*** Data for the task ***
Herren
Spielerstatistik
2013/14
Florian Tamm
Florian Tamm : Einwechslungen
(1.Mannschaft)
*** End of Data for the task ***
*** Data for the task ***
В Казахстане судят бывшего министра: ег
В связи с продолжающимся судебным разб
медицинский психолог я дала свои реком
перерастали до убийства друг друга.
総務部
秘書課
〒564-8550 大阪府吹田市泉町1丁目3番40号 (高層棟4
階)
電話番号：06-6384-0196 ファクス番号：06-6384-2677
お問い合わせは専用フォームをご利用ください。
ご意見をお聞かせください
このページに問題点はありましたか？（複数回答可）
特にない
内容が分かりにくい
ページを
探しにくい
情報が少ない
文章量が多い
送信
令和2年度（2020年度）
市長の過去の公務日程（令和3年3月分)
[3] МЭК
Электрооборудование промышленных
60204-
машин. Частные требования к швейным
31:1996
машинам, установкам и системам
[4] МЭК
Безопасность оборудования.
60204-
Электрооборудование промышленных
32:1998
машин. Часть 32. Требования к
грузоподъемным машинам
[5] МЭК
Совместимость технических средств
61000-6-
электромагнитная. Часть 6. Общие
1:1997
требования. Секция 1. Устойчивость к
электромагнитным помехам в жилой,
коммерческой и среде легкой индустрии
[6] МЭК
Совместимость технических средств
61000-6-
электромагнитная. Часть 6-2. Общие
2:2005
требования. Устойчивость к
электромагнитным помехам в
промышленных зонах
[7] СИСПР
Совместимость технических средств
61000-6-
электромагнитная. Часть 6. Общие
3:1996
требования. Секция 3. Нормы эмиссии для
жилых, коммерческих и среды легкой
*** End of Data for the task ***
*** Data for the task ***
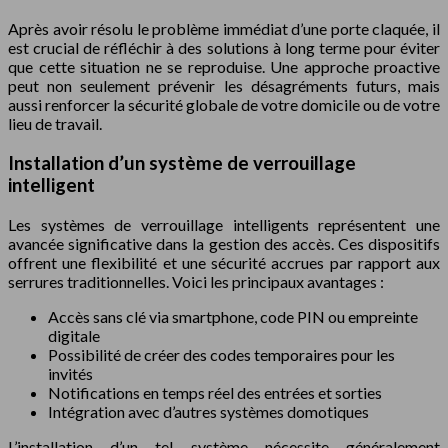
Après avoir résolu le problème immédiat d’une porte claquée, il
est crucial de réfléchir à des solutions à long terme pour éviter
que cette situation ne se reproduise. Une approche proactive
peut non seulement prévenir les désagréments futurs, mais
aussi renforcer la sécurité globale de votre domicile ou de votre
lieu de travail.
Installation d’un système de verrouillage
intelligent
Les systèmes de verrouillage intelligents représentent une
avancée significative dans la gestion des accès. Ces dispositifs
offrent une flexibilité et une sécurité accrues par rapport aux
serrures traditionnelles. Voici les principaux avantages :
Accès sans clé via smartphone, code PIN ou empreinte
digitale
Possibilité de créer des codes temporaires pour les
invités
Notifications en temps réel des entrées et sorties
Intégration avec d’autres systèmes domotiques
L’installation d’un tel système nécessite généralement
*** End of Data for the task ***
> **Problem requirements**
How many lines in this material contain the string "Florian"? State the number alone.

> **Solution for this problem**
2